● Records for processing
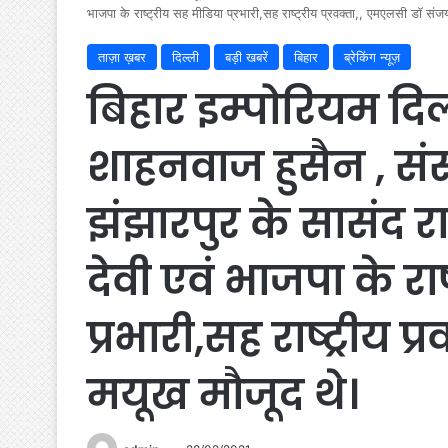
भाजपा के राष्ट्रीय सह मीडिया प्रभारी,सह राष्ट्रीय प्रवक्ता,, एमएलसी डॉ सं
ताज़ा ख़बर
दिल्ली
बड़ी खबरें
बिहार
ब्रेकिंग न्यूज़
बिहार इम्पोरियम दिल्ल
शाहनवाज हुसैन , सं
झंझारपुर के सासंद र
देवी एवं भाजपा के राष
प्रभारी,सह राष्ट्रीय 
मयूख मौजूद थे।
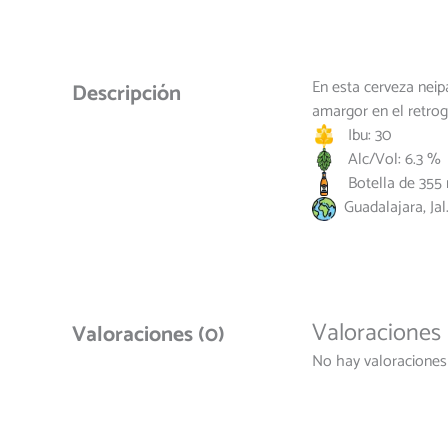
En esta cerveza neip
Descripción
amargor en el retrog
Ibu: 30
Alc/Vol: 6.3 %
Botella de 355 
Guadalajara, Jal
Valoraciones
Valoraciones (0)
No hay valoraciones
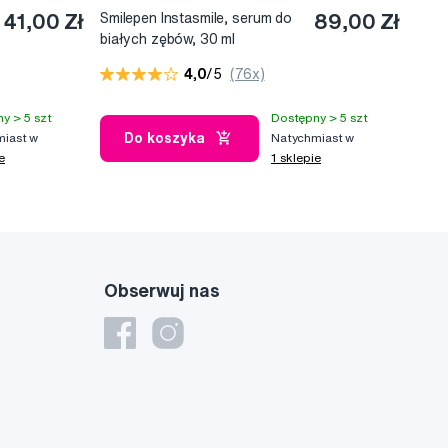
41,00 Zł
Smilepen Instasmile, serum do
89,00 Zł
białych zębów, 30 ml
4,0
/5
(76x)
y > 5 szt
Dostępny > 5 szt
Do koszyka
iast w
Natychmiast w
e
1 sklepie
Obserwuj nas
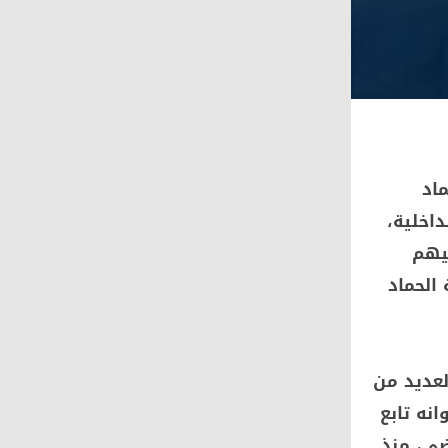
اد
داخلية،
يهم
 الحماد
لعديد من
نه تابع
ضى، منذ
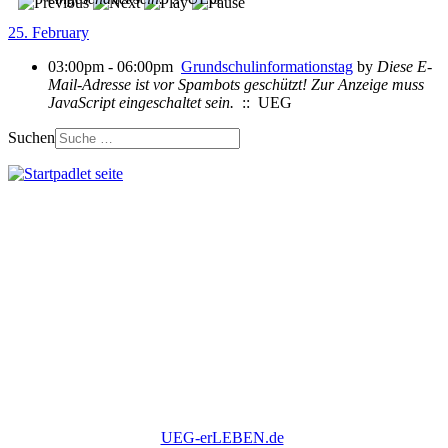
25. February
03:00pm - 06:00pm
Grundschulinformationstag
by
Diese E-
Mail-Adresse ist vor Spambots geschützt! Zur Anzeige muss
JavaScript eingeschaltet sein.
:: UEG
Suchen
UEG-erLEBEN.de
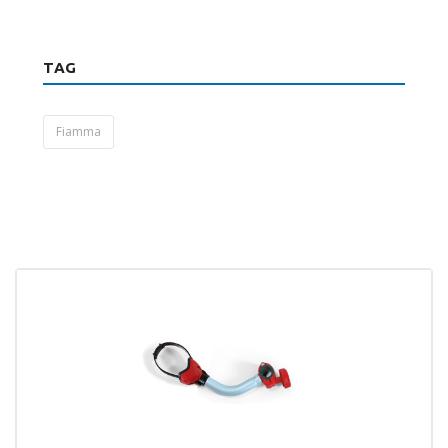
TAG
Fiamma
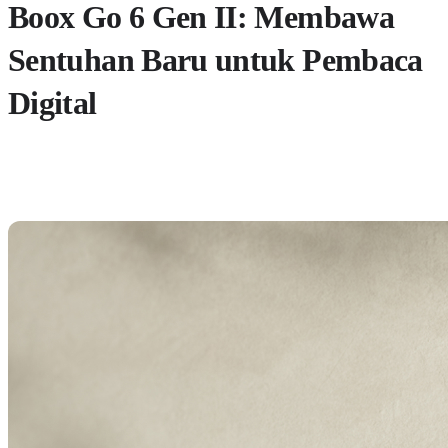
Boox Go 6 Gen II: Membawa
Sentuhan Baru untuk Pembaca
Digital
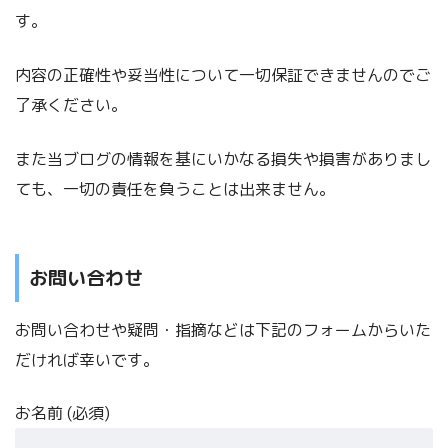
す。
内容の正確性や妥当性について一切保証できませんのでご
了承ください。
また当ブログの情報を基にいかなる損失や損害がありまし
ても、一切の責任を負うことは出来ません。
お問い合わせ
お問い合わせや疑問・指摘などは下記のフォームからいた
だければ幸いです。
お名前 (必須)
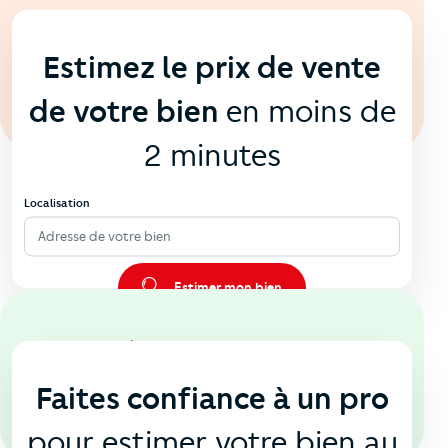
En ligne
💻
Estimez le prix de vente
de votre bien
en moins de
2 minutes
Localisation
Adresse de votre bien
Estimer mon bien
En agence
🏠
Faites confiance à un pro
pour estimer votre bien au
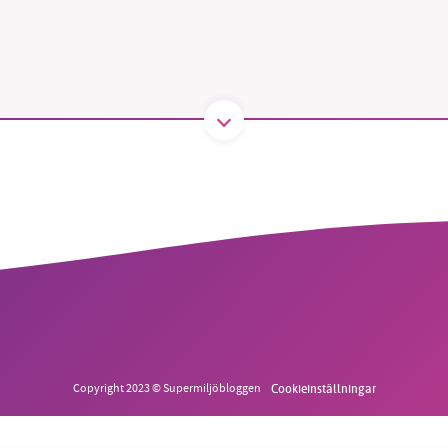
1231368703
Läs vad vi vill göra
Copyright 2023 © Supermiljöbloggen
Cookieinställningar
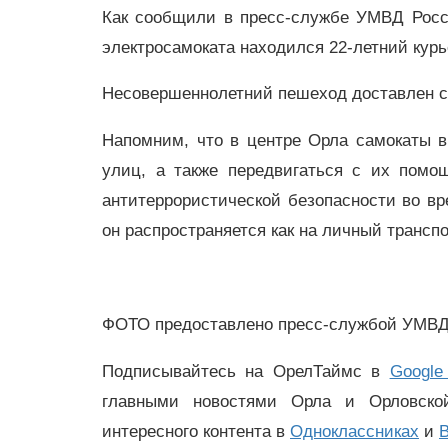
Как сообщили в пресс-службе УМВД Росс
электросамоката находился 22-летний курье
Несовершеннолетний пешеход доставлен с
Напомним, что в центре Орла самокаты в
улиц, а также передвигаться с их помо
антитеррористической безопасности во вр
он распространяется как на личный транспо
ФОТО предоставлено пресс-службой УМВД 
Подписывайтесь на ОрелТаймс в
Google
главными новостями Орла и Орловск
интересного контента в
Одноклассниках
и
В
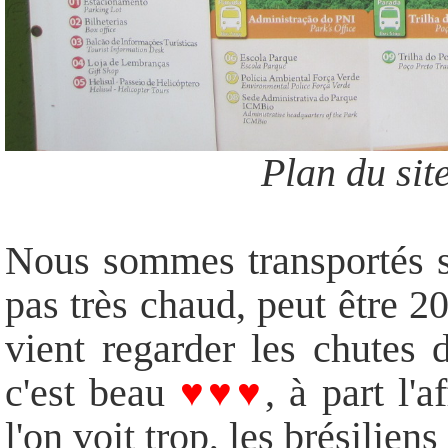
Plan du site
Nous sommes transportés su
pas très chaud, peut être 
vient regarder les chutes 
c'est beau
♥♥♥
, à part l'
l'on voit trop, les brésilien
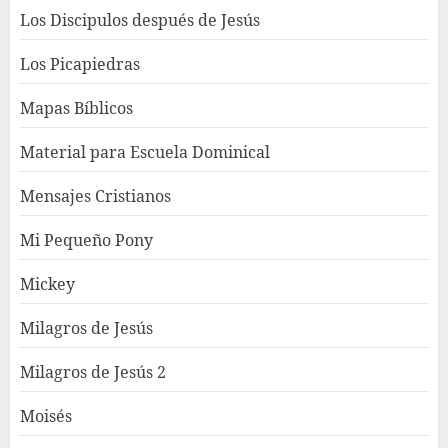
Los Discipulos después de Jesús
Los Picapiedras
Mapas Bíblicos
Material para Escuela Dominical
Mensajes Cristianos
Mi Pequeño Pony
Mickey
Milagros de Jesús
Milagros de Jesús 2
Moisés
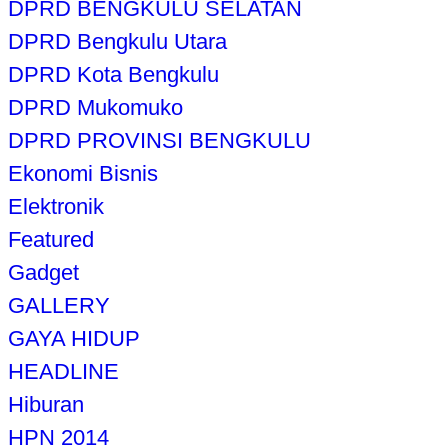
DPRD BENGKULU SELATAN
DPRD Bengkulu Utara
DPRD Kota Bengkulu
DPRD Mukomuko
DPRD PROVINSI BENGKULU
Ekonomi Bisnis
Elektronik
Featured
Gadget
GALLERY
GAYA HIDUP
HEADLINE
Hiburan
HPN 2014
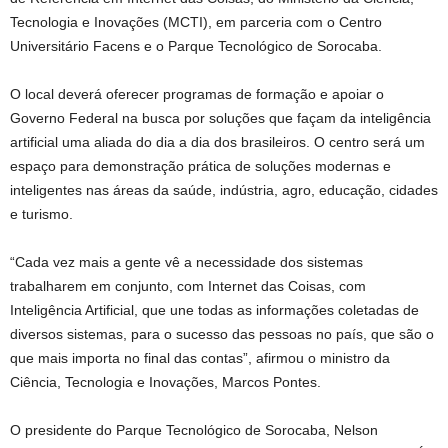
Tecnologia e Inovações (MCTI), em parceria com o Centro
Universitário Facens e o Parque Tecnológico de Sorocaba.
O local deverá oferecer programas de formação e apoiar o
Governo Federal na busca por soluções que façam da inteligência
artificial uma aliada do dia a dia dos brasileiros. O centro será um
espaço para demonstração prática de soluções modernas e
inteligentes nas áreas da saúde, indústria, agro, educação, cidades
e turismo.
“Cada vez mais a gente vê a necessidade dos sistemas
trabalharem em conjunto, com Internet das Coisas, com
Inteligência Artificial, que une todas as informações coletadas de
diversos sistemas, para o sucesso das pessoas no país, que são o
que mais importa no final das contas”, afirmou o ministro da
Ciência, Tecnologia e Inovações, Marcos Pontes.
O presidente do Parque Tecnológico de Sorocaba, Nelson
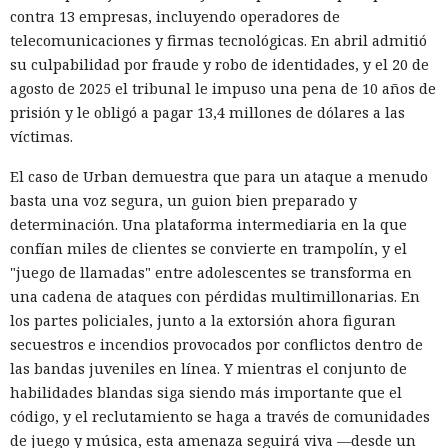
contra 13 empresas, incluyendo operadores de
telecomunicaciones y firmas tecnológicas. En abril admitió
su culpabilidad por fraude y robo de identidades, y el 20 de
agosto de 2025 el tribunal le impuso una pena de 10 años de
prisión y le obligó a pagar 13,4 millones de dólares a las
víctimas.
El caso de Urban demuestra que para un ataque a menudo
basta una voz segura, un guion bien preparado y
determinación. Una plataforma intermediaria en la que
confían miles de clientes se convierte en trampolín, y el
"juego de llamadas" entre adolescentes se transforma en
una cadena de ataques con pérdidas multimillonarias. En
los partes policiales, junto a la extorsión ahora figuran
secuestros e incendios provocados por conflictos dentro de
las bandas juveniles en línea. Y mientras el conjunto de
habilidades blandas siga siendo más importante que el
código, y el reclutamiento se haga a través de comunidades
de juego y música, esta amenaza seguirá viva —desde un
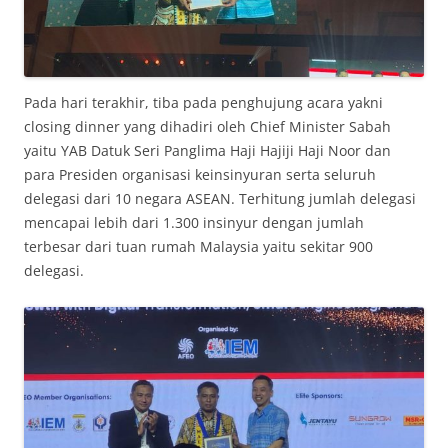
Pada hari terakhir, tiba pada penghujung acara yakni
closing dinner yang dihadiri oleh Chief Minister Sabah
yaitu YAB Datuk Seri Panglima Haji Hajiji Haji Noor dan
para Presiden organisasi keinsinyuran serta seluruh
delegasi dari 10 negara ASEAN. Terhitung jumlah delegasi
mencapai lebih dari 1.300 insinyur dengan jumlah
terbesar dari tuan rumah Malaysia yaitu sekitar 900
delegasi.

● Task requirements
Lines of the listing above that contain the word "sistemas" must all be copied.

● Written response
“Cada vez mais a gente vê a necessidade dos sistemas
diversos sistemas, para o sucesso das pessoas no país, que são o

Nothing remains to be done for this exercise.